I think it was an even older version. I'll check the main image. I think we should fix the version number to the old one, and update every 1-2 years, and display a message inside the software for the admin, that uninstalling and installing packages again are necessary. I think it is acceptable, because it is an easy task inside the UI, and has to be done rarely.
|
Just when I was relieved that we finally found the issue.... someone has the same error. He is using a fresh windows install, I'm 99% sure he is on the main image. I asked, will leave a comment if he says otherwise. |
So. I did not want to add any breaking change before v1.0, but suddenly there are so many things I want to add, and I have a feeling we will have more. I want to add websockets, which needs another open port and optional containers for other stuff like self hosted translation service, and in the future AI. Do you think it's reasonable to add updating the docker-compose file to the update process? I really don't want to make more problems for users. (My new PC is so fast compared to what I had, I won't have docker problems anymore.) |
@sergiolaverde0 I do not want to bother you, but what do you think about my last comment?

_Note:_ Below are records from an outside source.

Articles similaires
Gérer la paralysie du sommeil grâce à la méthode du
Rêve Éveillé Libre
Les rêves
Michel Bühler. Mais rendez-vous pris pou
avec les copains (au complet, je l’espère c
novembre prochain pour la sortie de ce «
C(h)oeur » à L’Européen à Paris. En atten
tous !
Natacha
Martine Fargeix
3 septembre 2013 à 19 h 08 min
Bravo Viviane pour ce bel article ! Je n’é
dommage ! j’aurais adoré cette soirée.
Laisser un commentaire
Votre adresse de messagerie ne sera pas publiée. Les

I asked on discord, and they are okay with it. (Just saw native image for arm. Seems awesome!) |
I don't know how I missed both your previous comments, so it is good you mentioned me.

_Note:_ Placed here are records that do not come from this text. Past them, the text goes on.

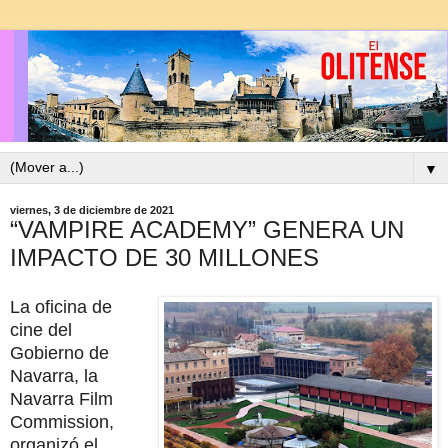
▼
viernes, 3 de diciembre de 2021
“VAMPIRE ACADEMY” GENERA UN
IMPACTO DE 30 MILLONES
La oficina de
cine del
Gobierno de
Navarra, la
Navarra Film
Commission,
organizó el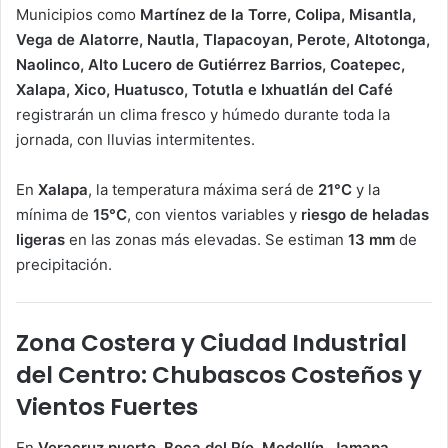
Municipios como
Martínez de la Torre, Colipa, Misantla,
Vega de Alatorre, Nautla, Tlapacoyan, Perote, Altotonga,
Naolinco, Alto Lucero de Gutiérrez Barrios, Coatepec,
Xalapa, Xico, Huatusco, Totutla e Ixhuatlán del Café
registrarán un clima fresco y húmedo durante toda la
jornada, con lluvias intermitentes.
En
Xalapa
, la temperatura máxima será de
21°C
y la
mínima de
15°C
, con vientos variables y
riesgo de heladas
ligeras
en las zonas más elevadas. Se estiman
13 mm
de
precipitación.
Zona Costera y Ciudad Industrial
del Centro: Chubascos Costeños y
Vientos Fuertes
En
Veracruz puerto, Boca del Río, Medellín, Jamapa,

Is this really breaking? I would expect users that don't update won't be able to access this feature but otherwise everything will keep working.
Probably same as above.
Doing so every other version would probably be too annoying, but if we give ample warning for people to update we can make it work:
Ideally, only break things once or twice a year. People will generally understand. |
Yes. Importing texts will happen in the background in a job queue, and websockets will be used to update the opened book's chapters when an import has finished. Other than that, chapters' word counts will also be loaded with websockets, because that is the part that slows down opening a book, and importing dictionaries already have websockets for reporting real time progress in the latest version(features/websockets-vuex branch).

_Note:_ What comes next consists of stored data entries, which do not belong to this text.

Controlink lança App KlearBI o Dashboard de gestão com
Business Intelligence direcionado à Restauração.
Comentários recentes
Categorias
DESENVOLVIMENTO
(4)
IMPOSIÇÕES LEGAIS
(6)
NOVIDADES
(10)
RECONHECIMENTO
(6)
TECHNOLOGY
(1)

This part would not break anything.
These are great ideas I'll try to do it this way. v0.14 will have the first batch of breaking docker-compose.yml changes and probably won't be many after that, but I'll tell people to check for breaking docker-compose changes before every update. Updates will be less frequent, because I have only a limited time to work on linguacafe now with a job, and I'll mostly do it on the weekends. I'll also add this PR's changes again. Other kind of breaking changes are still collected for v1.0. |
Actually, I think you should schedule the breaking changes for v0.15, and announce them as soon as you feel comfortable (you are technically promising a feature, which can backfire). |
I've already announced it on Discord, and it is getting close to being finished. Will probably add it to the top of the readme file as well. I'm also working on this/prioritizing it to learn for my job, so I kind of have to actually finish it. And like I said, the next update will probably take 2~ months at least due to my limited time, or more if needed. But I see your point, it will have to be well tested and work properly. |
The first commit performs a series of very small refactors that I think make sense, such as moving the non configurable settings from the composefile to the image itself, and using a python base image instead of an ubuntu one just to install python on it immediately.
The second commit "fixes" a bug I encountered when testing the import book functionality where
sortedItems
would not be defined, most likely becausesortMethod
was neither of the options checked, which raised an exception when trying to access it later.I made it so that it gets the default behaviour whenever the "spine" option is not selected, and isolated it on its own commit so it can be easily left out if you'd rather address the issue by different means.